# [UPDATE 2] Download SevenVG RC Theme with Superbar for Windows XP



## Vishal Gupta (Mar 17, 2009)

*img.photobucket.com/albums/v374/vishaal_here/Windows%207/Windows7logo.png

As you all know "*SevenVG*" is the first Windows 7 look-a-like theme for XP and almost all other themes are based on it.

Today I'm very pleased to announce a new update for this theme.

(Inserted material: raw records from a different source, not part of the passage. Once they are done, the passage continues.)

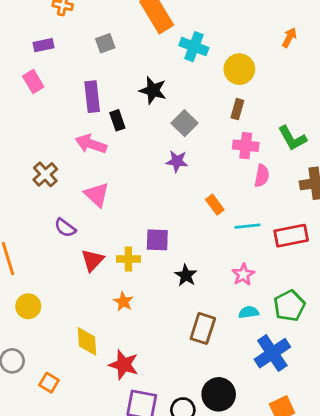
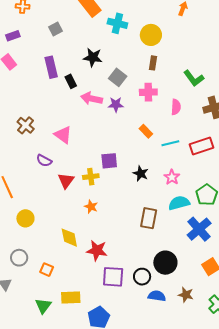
pink arrow: (91, 144) -> (92, 99), moved
pink cross: (246, 146) -> (148, 92), moved
black star: (186, 275) -> (141, 174), moved
cyan semicircle: (249, 312) -> (179, 203), size x1.5

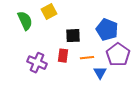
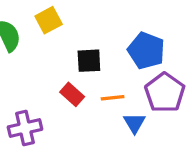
red rectangle: (63, 56) -> (72, 94), turned -56
purple cross: (37, 63) -> (25, 128), moved, turned -36

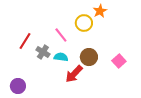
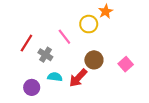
cyan semicircle: (61, 57) -> (55, 77), moved
purple circle: (18, 86) -> (32, 87), moved

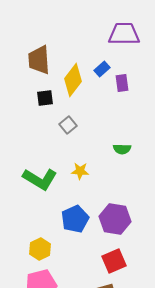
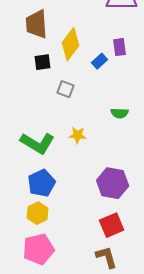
blue rectangle: (102, 69) -> (100, 61), moved
gray square: (68, 125) -> (66, 89), turned -30
blue pentagon: (75, 219) -> (42, 183), moved

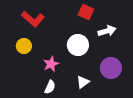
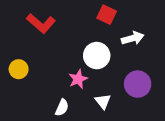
yellow circle: (24, 46) -> (19, 69), moved
pink star: (51, 64) -> (78, 79), moved
white triangle: (83, 82) -> (103, 101), turned -32

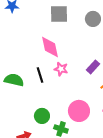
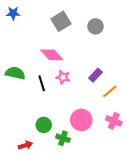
gray square: (59, 14) -> (61, 21), turned -30
pink diamond: (50, 47) -> (52, 55), turned -30
green semicircle: (14, 80) -> (15, 73), moved

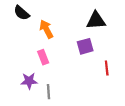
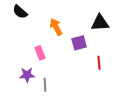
black triangle: (96, 20) -> (100, 23), moved
orange arrow: (46, 29) -> (56, 27), moved

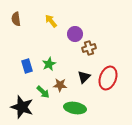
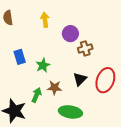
yellow arrow: (51, 21) -> (45, 20), turned 32
blue rectangle: (27, 66) -> (20, 57), moved
green arrow: (43, 92) -> (37, 95), turned -112

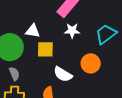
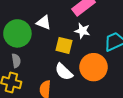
yellow square: (45, 49) -> (64, 45), moved
orange circle: (91, 63) -> (94, 67), size x1.4

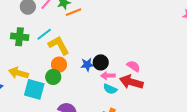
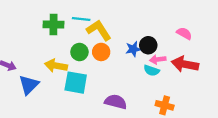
cyan line: (44, 34) -> (81, 19), turned 49
pink semicircle: (134, 66) -> (184, 33), moved
green circle: (53, 77) -> (79, 52), moved
cyan semicircle: (110, 89) -> (152, 70), moved

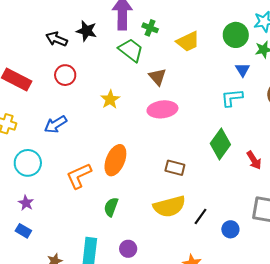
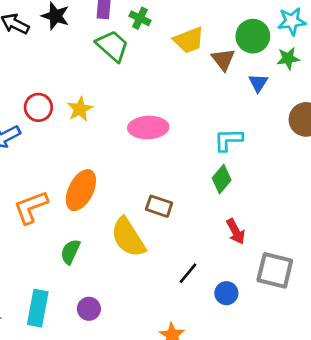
red circle: (65, 75) -> (38, 107), moved
brown triangle: (157, 77) -> (223, 59), moved
cyan L-shape: (232, 98) -> (228, 140), moved
green diamond: (220, 144) -> (222, 179), size x0.7
red arrow: (254, 160) -> (236, 231), moved
yellow semicircle: (169, 206) -> (128, 237), moved, turned 68

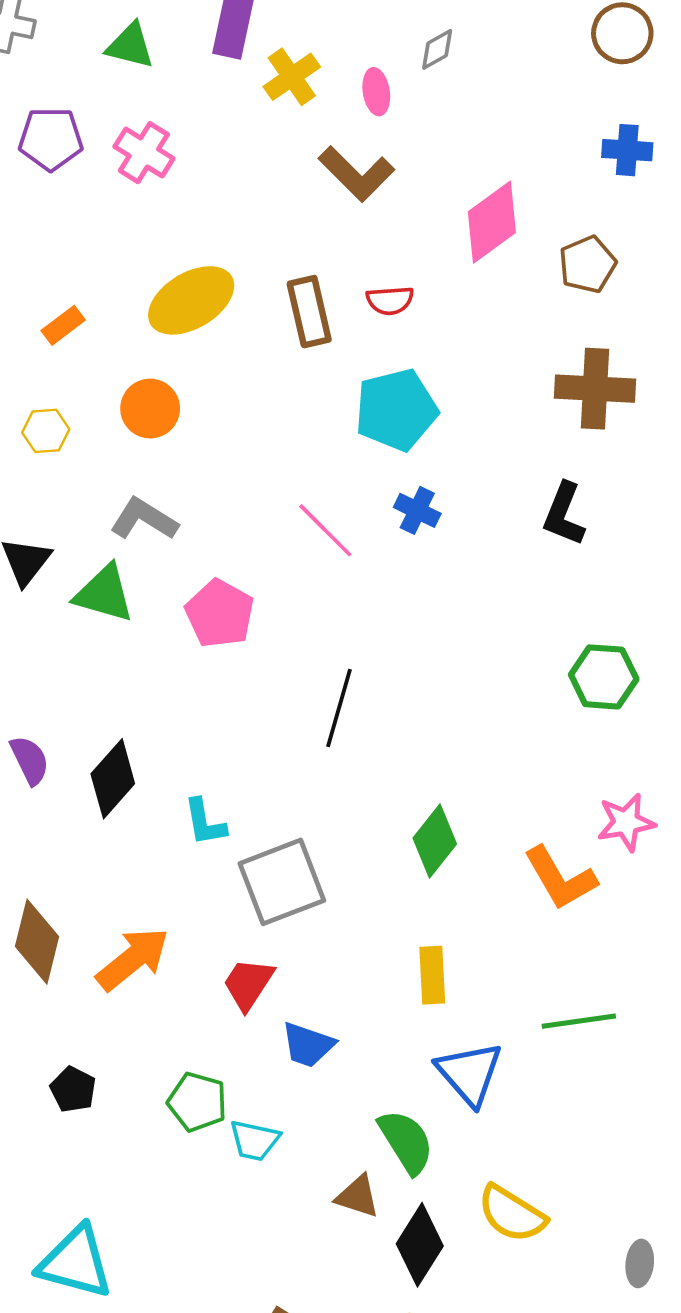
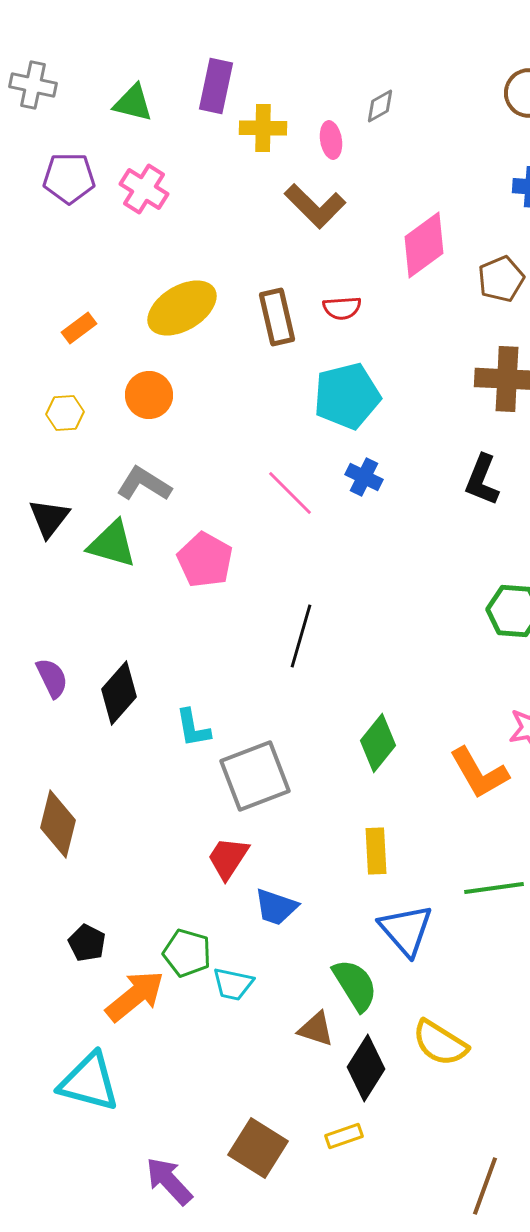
yellow cross: (292, 77) -> (263, 128), turned 36
orange arrow: (133, 959) -> (135, 996), moved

This theme has been updated to match with the latest Windows 7 build 7057.

It contains lots of new resources and bug fixes:


A Brand *New "Basic" Style* on Demand
*New Light-grey Shellstyle* Matching with 7057 Build
*New Start ORB* from 7057 Build
New Big Titlebar Buttons in Windows
New Smooth Taskbar Buttons with Different Highlights
New Menubar Color
New Quick Launch Toolbar Resources
New Startmenu Separators
New Hide Inactive Icons Resources
New Taskbar Unlock Gripper
New Left &amp; Right Taskbar Resources
And Lots of Bug Fixes

*img.photobucket.com/albums/v374/vishaal_here/SevenVG_RC_Theme_Thumb.png

*Download Link*

*How to Instructions*


----------



## axxo (Mar 17, 2009)

I was expecting a dark grey title bar in place of classic old blue ones.

*farm4.static.flickr.com/3541/3363293906_445ef96ac2.jpg


----------



## Vishal Gupta (Mar 18, 2009)

^^ Since Windows 7 by default shows that light blue titlebar, I used the same in this theme to make it look-like 7.


----------